Nach der beabsichtigten Änderung der DVO ist Versicherungsnehmer im Falle eines EU/EWR-Versicherers in bestimmten Fällen auch die mitversicherte Person. Vorstehend geht es jedoch um einen Drittlandversicherer. Das Gesetz ist ansonsten auf den typischen Fall zugeschnitten, dass der Versicherungsnehmer eigene Risiken versichert. Es geht also typischer Weise für die Frage der Steuer um dieses Verhältnis »Versicherungsnehmer/Versicherer«.
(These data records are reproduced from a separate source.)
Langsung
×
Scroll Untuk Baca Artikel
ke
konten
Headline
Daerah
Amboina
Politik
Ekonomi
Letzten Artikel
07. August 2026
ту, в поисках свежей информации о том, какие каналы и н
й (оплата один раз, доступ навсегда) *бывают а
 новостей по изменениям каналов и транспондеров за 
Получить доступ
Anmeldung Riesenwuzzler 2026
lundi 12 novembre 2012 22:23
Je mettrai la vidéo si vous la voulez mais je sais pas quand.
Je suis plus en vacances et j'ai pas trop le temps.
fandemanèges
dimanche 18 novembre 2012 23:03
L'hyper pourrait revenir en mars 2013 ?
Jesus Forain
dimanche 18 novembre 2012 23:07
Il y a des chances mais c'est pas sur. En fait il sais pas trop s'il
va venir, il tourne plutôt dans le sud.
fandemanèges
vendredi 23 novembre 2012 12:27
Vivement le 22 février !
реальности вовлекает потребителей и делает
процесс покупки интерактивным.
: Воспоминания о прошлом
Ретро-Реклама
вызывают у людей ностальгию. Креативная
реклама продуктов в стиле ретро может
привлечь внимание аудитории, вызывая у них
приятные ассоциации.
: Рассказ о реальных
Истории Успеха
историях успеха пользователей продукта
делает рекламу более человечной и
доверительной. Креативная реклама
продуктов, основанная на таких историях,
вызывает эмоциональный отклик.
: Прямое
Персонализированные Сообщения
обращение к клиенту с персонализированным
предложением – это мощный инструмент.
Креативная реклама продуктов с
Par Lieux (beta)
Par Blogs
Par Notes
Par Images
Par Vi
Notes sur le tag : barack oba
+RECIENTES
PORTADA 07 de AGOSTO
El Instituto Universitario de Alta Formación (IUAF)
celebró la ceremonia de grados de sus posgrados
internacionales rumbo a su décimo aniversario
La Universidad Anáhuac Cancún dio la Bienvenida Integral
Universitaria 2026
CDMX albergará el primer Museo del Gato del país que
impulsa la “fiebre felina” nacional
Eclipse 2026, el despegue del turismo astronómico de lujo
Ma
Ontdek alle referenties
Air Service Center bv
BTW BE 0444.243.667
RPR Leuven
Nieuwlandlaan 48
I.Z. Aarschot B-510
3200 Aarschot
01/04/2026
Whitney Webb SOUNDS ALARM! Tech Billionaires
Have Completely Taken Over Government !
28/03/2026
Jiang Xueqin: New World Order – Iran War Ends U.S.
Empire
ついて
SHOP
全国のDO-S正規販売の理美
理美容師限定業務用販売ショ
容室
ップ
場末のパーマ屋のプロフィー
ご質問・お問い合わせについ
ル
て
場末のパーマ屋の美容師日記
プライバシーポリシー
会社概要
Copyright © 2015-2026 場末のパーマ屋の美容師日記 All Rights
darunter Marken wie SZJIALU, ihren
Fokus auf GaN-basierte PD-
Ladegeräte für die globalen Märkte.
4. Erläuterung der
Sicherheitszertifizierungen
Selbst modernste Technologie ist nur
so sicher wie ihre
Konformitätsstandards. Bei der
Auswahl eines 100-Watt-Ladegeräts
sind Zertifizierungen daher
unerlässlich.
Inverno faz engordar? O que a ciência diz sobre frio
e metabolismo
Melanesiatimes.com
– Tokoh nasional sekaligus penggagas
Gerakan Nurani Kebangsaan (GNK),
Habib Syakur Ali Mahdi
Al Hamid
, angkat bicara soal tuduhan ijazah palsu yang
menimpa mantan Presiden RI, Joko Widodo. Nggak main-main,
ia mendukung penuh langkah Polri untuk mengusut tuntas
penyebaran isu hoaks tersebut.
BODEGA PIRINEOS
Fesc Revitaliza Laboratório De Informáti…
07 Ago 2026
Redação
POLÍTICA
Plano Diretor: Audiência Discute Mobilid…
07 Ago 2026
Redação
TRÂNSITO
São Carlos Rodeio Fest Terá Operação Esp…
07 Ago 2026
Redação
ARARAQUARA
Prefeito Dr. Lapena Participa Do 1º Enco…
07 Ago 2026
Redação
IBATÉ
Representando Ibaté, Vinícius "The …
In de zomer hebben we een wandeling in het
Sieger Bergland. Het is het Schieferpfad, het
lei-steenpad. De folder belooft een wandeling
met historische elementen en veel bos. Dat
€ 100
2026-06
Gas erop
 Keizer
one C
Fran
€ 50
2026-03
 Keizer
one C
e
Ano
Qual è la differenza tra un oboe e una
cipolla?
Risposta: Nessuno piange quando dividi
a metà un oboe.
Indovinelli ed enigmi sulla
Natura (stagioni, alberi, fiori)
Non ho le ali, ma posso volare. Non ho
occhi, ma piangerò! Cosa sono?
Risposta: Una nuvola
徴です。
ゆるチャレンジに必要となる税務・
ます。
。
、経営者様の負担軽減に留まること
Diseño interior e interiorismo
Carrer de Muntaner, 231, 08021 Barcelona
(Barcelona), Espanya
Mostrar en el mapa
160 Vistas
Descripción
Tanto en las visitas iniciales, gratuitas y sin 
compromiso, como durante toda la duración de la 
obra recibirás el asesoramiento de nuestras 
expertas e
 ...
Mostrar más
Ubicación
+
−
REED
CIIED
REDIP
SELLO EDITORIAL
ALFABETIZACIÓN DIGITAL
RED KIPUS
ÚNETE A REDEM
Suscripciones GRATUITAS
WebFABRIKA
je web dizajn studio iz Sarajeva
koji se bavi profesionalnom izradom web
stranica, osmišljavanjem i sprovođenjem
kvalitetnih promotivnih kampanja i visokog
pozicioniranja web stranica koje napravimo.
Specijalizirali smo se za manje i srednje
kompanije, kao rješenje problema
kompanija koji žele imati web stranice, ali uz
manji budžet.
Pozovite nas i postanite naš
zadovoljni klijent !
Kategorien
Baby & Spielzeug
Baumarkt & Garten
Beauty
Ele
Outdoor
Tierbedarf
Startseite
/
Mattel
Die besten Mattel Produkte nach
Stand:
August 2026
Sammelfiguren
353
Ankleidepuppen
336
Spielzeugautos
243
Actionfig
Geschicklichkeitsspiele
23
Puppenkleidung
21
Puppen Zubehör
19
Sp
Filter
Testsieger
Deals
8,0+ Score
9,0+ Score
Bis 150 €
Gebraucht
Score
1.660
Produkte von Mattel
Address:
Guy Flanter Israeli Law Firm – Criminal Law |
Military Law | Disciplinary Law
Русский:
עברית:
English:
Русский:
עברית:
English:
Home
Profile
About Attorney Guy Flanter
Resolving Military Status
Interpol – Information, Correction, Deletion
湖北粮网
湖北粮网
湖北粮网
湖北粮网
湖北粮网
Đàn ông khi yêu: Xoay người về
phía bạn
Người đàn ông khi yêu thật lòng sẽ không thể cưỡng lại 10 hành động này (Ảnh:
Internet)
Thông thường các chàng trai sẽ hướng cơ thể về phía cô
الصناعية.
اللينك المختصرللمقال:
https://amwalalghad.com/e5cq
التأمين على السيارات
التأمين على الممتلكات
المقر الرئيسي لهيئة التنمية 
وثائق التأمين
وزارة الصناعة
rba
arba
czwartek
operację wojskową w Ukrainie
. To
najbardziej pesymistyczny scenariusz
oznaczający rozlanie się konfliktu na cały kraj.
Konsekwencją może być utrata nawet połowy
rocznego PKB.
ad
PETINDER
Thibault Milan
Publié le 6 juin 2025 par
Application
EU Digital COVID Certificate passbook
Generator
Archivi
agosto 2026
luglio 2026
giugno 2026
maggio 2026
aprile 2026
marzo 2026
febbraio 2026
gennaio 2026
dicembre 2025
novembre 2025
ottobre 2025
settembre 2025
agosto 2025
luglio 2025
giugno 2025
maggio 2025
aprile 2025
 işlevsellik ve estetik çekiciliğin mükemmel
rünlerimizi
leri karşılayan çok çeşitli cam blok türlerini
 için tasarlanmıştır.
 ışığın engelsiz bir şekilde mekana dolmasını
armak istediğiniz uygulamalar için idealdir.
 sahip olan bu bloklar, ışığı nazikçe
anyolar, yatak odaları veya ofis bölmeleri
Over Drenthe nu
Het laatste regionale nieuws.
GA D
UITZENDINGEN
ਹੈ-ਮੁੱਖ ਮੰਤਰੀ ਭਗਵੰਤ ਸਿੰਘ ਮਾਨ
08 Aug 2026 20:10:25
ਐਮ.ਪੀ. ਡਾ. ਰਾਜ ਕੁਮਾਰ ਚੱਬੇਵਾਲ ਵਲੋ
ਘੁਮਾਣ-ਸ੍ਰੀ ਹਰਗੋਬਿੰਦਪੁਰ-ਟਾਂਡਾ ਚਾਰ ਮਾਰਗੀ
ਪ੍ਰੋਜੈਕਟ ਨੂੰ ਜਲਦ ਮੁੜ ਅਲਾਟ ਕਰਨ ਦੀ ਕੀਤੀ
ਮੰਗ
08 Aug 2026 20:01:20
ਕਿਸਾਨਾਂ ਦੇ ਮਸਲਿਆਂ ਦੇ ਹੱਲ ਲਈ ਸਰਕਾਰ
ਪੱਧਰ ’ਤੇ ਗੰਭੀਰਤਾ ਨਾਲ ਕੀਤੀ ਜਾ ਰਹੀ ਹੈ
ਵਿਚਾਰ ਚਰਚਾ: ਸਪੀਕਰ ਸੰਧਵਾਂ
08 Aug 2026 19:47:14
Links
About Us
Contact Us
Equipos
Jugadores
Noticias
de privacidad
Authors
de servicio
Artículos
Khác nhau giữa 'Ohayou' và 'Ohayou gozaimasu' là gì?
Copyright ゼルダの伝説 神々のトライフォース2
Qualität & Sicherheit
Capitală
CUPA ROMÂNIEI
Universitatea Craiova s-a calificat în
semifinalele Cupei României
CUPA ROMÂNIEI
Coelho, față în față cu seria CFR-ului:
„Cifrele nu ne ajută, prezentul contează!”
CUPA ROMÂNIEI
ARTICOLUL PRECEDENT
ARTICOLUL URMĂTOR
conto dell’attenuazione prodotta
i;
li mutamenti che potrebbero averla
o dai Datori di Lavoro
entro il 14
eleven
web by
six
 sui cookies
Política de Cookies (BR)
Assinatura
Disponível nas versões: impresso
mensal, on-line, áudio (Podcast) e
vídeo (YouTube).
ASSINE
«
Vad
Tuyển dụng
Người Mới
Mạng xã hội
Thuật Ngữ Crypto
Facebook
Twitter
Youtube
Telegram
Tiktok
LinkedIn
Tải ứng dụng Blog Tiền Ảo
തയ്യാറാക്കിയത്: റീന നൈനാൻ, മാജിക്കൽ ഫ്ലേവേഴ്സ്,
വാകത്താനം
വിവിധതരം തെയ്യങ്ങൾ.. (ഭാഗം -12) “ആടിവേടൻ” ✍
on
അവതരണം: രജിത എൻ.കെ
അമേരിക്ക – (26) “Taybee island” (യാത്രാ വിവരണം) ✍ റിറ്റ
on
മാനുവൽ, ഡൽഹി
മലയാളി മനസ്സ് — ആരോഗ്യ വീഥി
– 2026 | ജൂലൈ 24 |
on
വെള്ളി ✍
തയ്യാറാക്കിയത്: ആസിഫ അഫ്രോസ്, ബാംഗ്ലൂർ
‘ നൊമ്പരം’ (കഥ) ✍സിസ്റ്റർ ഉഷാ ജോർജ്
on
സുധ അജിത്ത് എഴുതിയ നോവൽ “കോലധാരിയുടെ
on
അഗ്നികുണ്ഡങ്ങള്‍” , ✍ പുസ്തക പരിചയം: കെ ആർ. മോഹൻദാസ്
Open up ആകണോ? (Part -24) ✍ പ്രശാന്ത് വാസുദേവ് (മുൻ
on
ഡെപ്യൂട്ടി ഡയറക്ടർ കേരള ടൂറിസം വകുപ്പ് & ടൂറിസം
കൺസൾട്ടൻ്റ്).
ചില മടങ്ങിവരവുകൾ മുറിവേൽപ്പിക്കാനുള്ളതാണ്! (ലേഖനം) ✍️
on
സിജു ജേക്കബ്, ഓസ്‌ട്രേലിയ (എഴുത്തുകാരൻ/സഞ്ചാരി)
Die mitversicherte Person spielt gegebenenfalls nur in Haftungsfällen eine Rolle. Demzufolge entsteht keine Versicherungssteuer im Inland. Der neuseeländische Ausrüster ist Versicherungsnehmer und bei dem mitversicherten Betrieb der inländischen Einschiffsgesellschaft handelt es sich nicht um sein Unternehmen, seine Betriebsstätte oder seine sonstige Einrichtung, sondern um ein Unternehmen der inländischen Schifffahrtsgesellschaft.

Mehr Klarheit

Die beabsichtigen Änderungen lösen entgegen den Vorgaben des Gesetzesentwurfs nicht alle Probleme. Sie bringen jedoch einige Klarheit. Man kann sich nicht des Eindrucks erwehren, dass die Seeschifffahrt eine wesentliche Schablone für die beabsichtigten Neuerungen lieferte.

Zu bedauern ist sicherlich, dass es keine Vorgaben für den Fall gibt, in dem es zu Doppelbesteuerungen kommt. Hier besteht zu mindestens auf EU–Ebene Nachbesserungsbedarf.